BEARISH private equity bubble TCP Corp (BlackRock private debt fund)

The collapse of BlackRock's TCP Corp private debt fund is the visible tip of a much larger private equity bubble that is beginning to explode.

The speaker argues that because TCP Corp is publicly traded and showed a 19% daily loss, its distress reveals problems hidden across the vast unlisted private equity sector.

BEARISH inflation / hyperinflation

The long-term trajectory for Western economies is inflation, hyperinflation, and scarcity, not a financial crash like 2008.

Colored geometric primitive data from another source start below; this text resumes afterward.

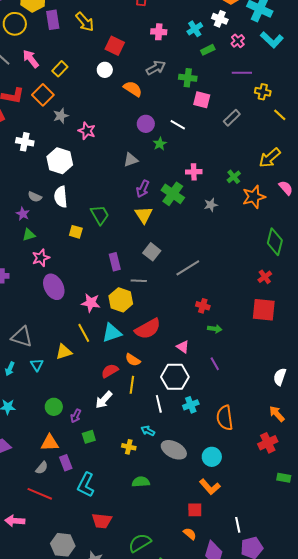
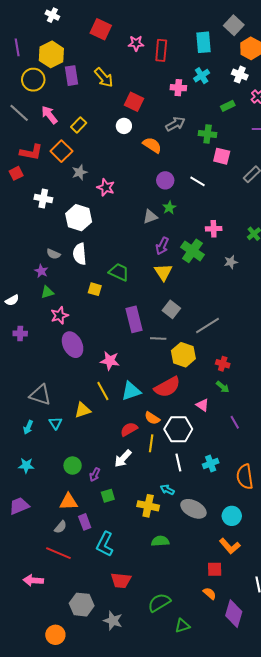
cyan cross: (195, 29) -> (202, 76), moved
green star: (160, 144) -> (169, 208), moved
green trapezoid: (100, 215) -> (119, 272), turned -35
purple rectangle: (115, 262) -> (134, 319), size x1.4
yellow hexagon: (121, 300) -> (183, 355), moved
green arrow: (215, 329) -> (223, 387), moved, turned 32
white hexagon: (175, 377) -> (178, 429), moved
yellow cross: (129, 447) -> (148, 506), size x1.5

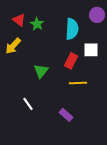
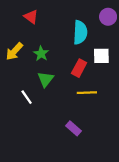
red triangle: (19, 20) -> (31, 17), moved
green star: (37, 24) -> (41, 54), moved
white line: (28, 104) -> (27, 97), moved

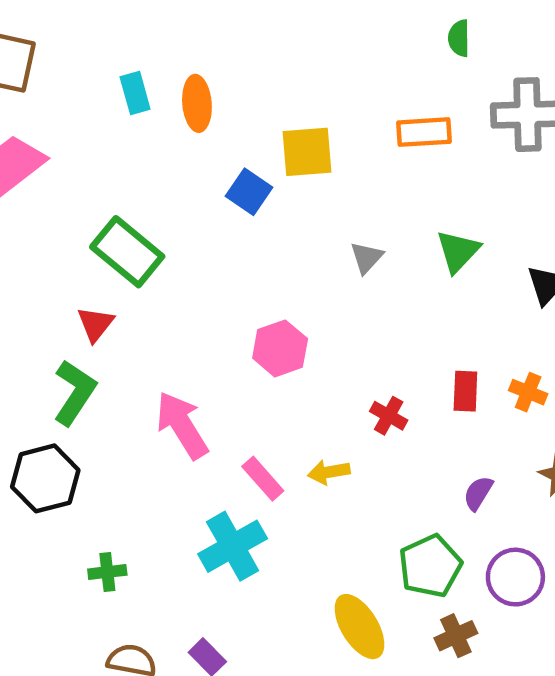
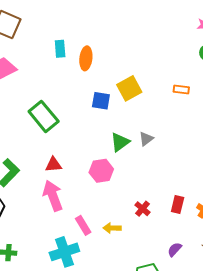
orange rectangle: (424, 132) -> (181, 90), size x0.7
yellow square: (307, 152) -> (129, 88), turned -35
blue square: (249, 192) -> (101, 101), turned -36
green triangle: (458, 251) -> (120, 142), moved
red triangle: (95, 324) -> (53, 165), moved, turned 36

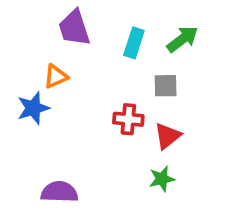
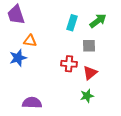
purple trapezoid: (74, 28) -> (16, 15), moved
orange triangle: (56, 76) -> (30, 41), turned 32

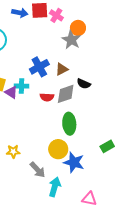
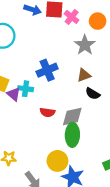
orange circle: (78, 28) -> (98, 21), moved
brown triangle: (62, 69) -> (84, 75), moved
gray diamond: (66, 94) -> (72, 116), moved
red semicircle: (47, 97) -> (47, 112), moved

The speaker argues that political leaders lack the courage to 'settle accounts' and restructure the financial system around sound money (gold), so instead they will choose inflation and rationing via digital currency.

BEARISH US dollar policy

Donald Trump needs a weak dollar to stimulate US exports and reindustrialize America, which is a consistent policy goal of his second term.

The speaker says Trump's intervention praising a weak dollar is consistent with his long-stated goal of reindustrializing the US.

Assets discussed (7)

BlackRock — BLK
BEARISH stock

Used as the emblem of stress in private credit/private equity and as the institution potentially needing rescue again.

TCP Corp
BEARISH other

Described as a BlackRock private debt fund that fell sharply, with a severe drawdown and possible beginning of panic.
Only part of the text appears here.